• EXERCISE DETAILS: Could you restate all of the records exactly, leaving out the pictures?

-- GIVEN DATA follows --

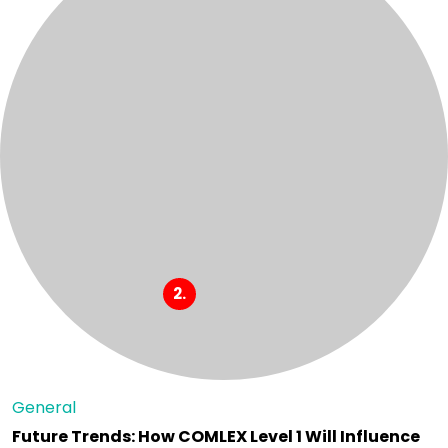
General
Future Trends: How COMLEX Level 1 Will Influence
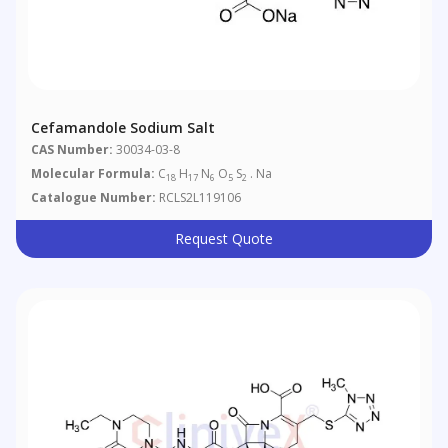
Cefamandole Sodium Salt
CAS Number:
30034-03-8
Molecular Formula:
C
H
N
O
S
. Na
18
17
6
5
2
Catalogue Number:
RCLS2L119106
Request Quote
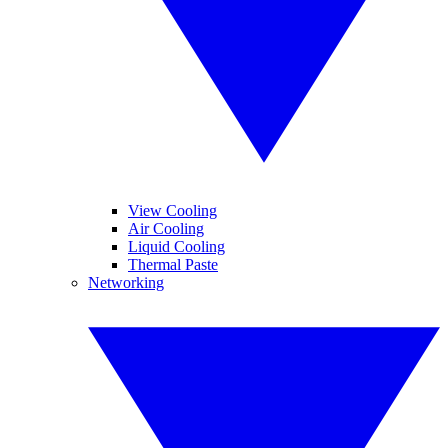
View Cooling
Air Cooling
Liquid Cooling
Thermal Paste
Networking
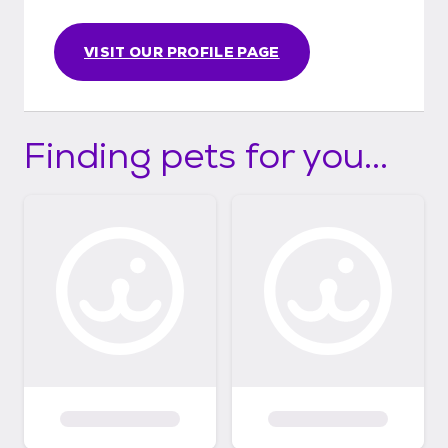
VISIT OUR PROFILE PAGE
Finding pets for you...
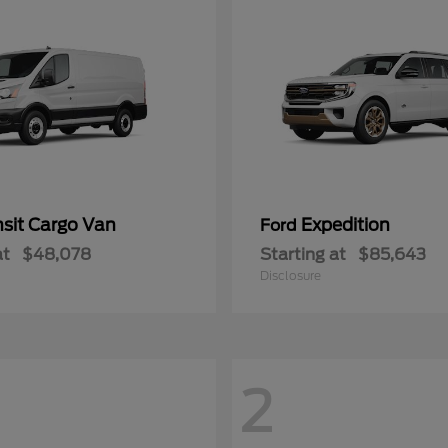
nsit Cargo Van
Expedition
Ford
at
$48,078
Starting at
$85,643
Disclosure
2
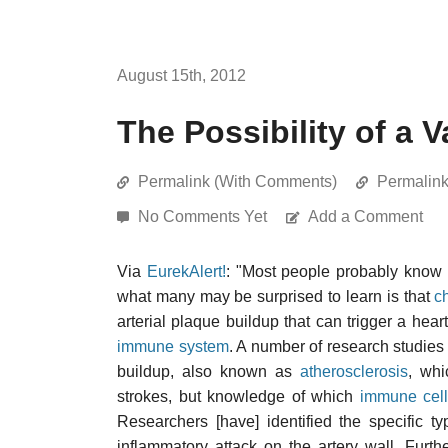
August 15th, 2012
The Possibility of a 
Permalink (With Comments)
Permalin
No Comments Yet
Add a Comment
Via
EurekAlert!
: "Most people probably know
what many may be surprised to learn is that
c
arterial plaque buildup that can trigger a hear
immune system
. A number of research studie
buildup, also known as
atherosclerosis
, whi
strokes, but knowledge of which
immune cel
Researchers [have] identified the specific t
inflammatory attack on the artery wall. Furt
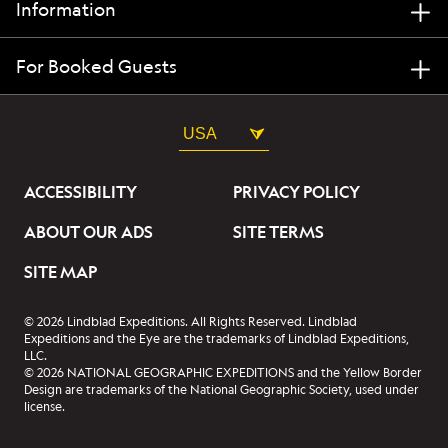
Information
For Booked Guests
USA
ACCESSIBILITY
PRIVACY POLICY
ABOUT OUR ADS
SITE TERMS
SITE MAP
© 2026 Lindblad Expeditions. All Rights Reserved. Lindblad
Expeditions and the Eye are the trademarks of Lindblad Expeditions,
LLC.
© 2026 NATIONAL GEOGRAPHIC EXPEDITIONS and the Yellow Border
Design are trademarks of the National Geographic Society, used under
license.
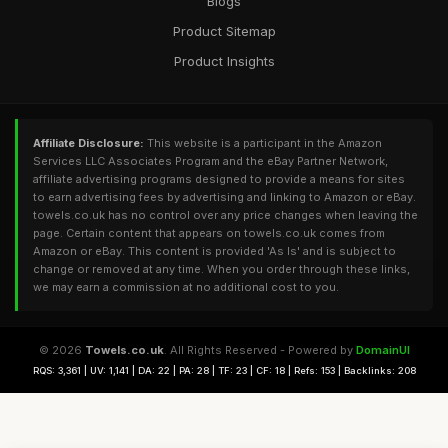
Blogs
Product Sitemap
Product Insights
Affiliate Disclosure:
This website is a participant in the Amazon
Services LLC Associates Program and the eBay Partner Network,
affiliate advertising programs designed to provide a means for sites
to earn advertising fees by advertising and linking to Amazon or eBay.
towels.co.uk has no control over any price changes when leaving the
page. Certain content that appears on towels.co.uk comes from
Amazon or eBay. This content is provided 'As Is' and is subject to
change or removed at any time. When you order through these links,
we may earn a commission at no additional cost to you.
© 2026
Towels.co.uk
. All Rights Reserved - Powered by
DomainUI
RQS: 3,361 | UV: 1,141 | DA: 22 | PA: 28 | TF: 23 | CF: 18 | Refs: 153 | Backlinks: 208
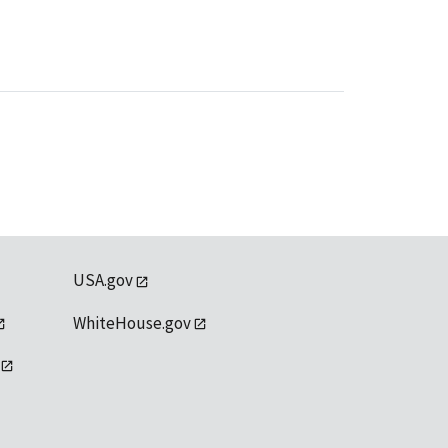
USA.gov
WhiteHouse.gov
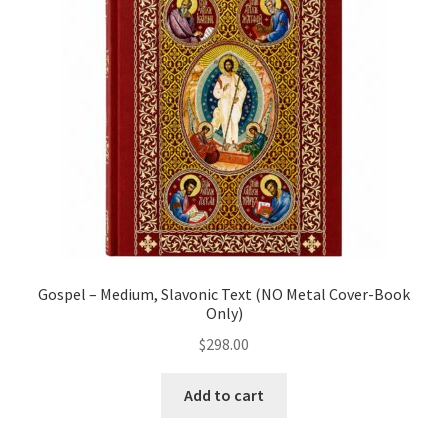
child
menu
Chandeliers
Censers and Supplies
Expand
Crosses/Pendants
child
menu
Expand
Funeral/Memorial Items
child
menu
Gift Items
Gospel – Medium, Slavonic Text (NO Metal Cover-Book
Only)
Golgotha Stands
$
298.00
Expand
Gospels / Epistle
child
Add to cart
menu
Headscarves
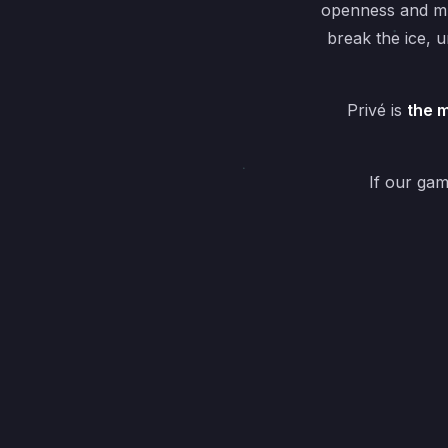
openness and mu
break the ice, 
Privé is
the m
If our ga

-- GIVEN DATA concluded --

• REPLY TO THE TASK:
General
Future Trends: How COMLEX Level 1 Will Influence
Cefamandole Sodium Salt
CAS Number:
30034-03-8
Molecular Formula:
C
H
N
O
S
. Na
18
17
6
5
2
Catalogue Number:
RCLS2L119106
Request Quote
View Cooling
Air Cooling
Liquid Cooling
Thermal Paste
Networking
VISIT OUR PROFILE PAGE
Finding pets for you...
nsit Cargo Van
Expedition
Ford
at
$48,078
Starting at
$85,643
Disclosure
2
August 15th, 2012
The Possibility of a 
Permalink (With Comments)
Permalin
No Comments Yet
Add a Comment
Via
EurekAlert!
: "Most people probably know
what many may be surprised to learn is that
c
arterial plaque buildup that can trigger a hear
immune system
. A number of research studie
buildup, also known as
atherosclerosis
, whi
strokes, but knowledge of which
immune cel
Researchers [have] identified the specific t
inflammatory attack on the artery wall. Furt
Information
For Booked Guests
USA
ACCESSIBILITY
PRIVACY POLICY
ABOUT OUR ADS
SITE TERMS
SITE MAP
© 2026 Lindblad Expeditions. All Rights Reserved. Lindblad
Expeditions and the Eye are the trademarks of Lindblad Expeditions,
LLC.
© 2026 NATIONAL GEOGRAPHIC EXPEDITIONS and the Yellow Border
Design are trademarks of the National Geographic Society, used under
license.
Blogs
Product Sitemap
Product Insights
Affiliate Disclosure:
This website is a participant in the Amazon
Services LLC Associates Program and the eBay Partner Network,
affiliate advertising programs designed to provide a means for sites
to earn advertising fees by advertising and linking to Amazon or eBay.
towels.co.uk has no control over any price changes when leaving the
page. Certain content that appears on towels.co.uk comes from
Amazon or eBay. This content is provided 'As Is' and is subject to
change or removed at any time. When you order through these links,
we may earn a commission at no additional cost to you.
© 2026
Towels.co.uk
. All Rights Reserved - Powered by
DomainUI
RQS: 3,361 | UV: 1,141 | DA: 22 | PA: 28 | TF: 23 | CF: 18 | Refs: 153 | Backlinks: 208
USA.gov
WhiteHouse.gov
child
menu
Chandeliers
Censers and Supplies
Expand
Crosses/Pendants
child
menu
Expand
Funeral/Memorial Items
child
menu
Gift Items
Gospel – Medium, Slavonic Text (NO Metal Cover-Book
Only)
Golgotha Stands
$
298.00
Expand
Gospels / Epistle
child
Add to cart
menu
Headscarves
openness and mu
break the ice, 
Privé is
the m
If our ga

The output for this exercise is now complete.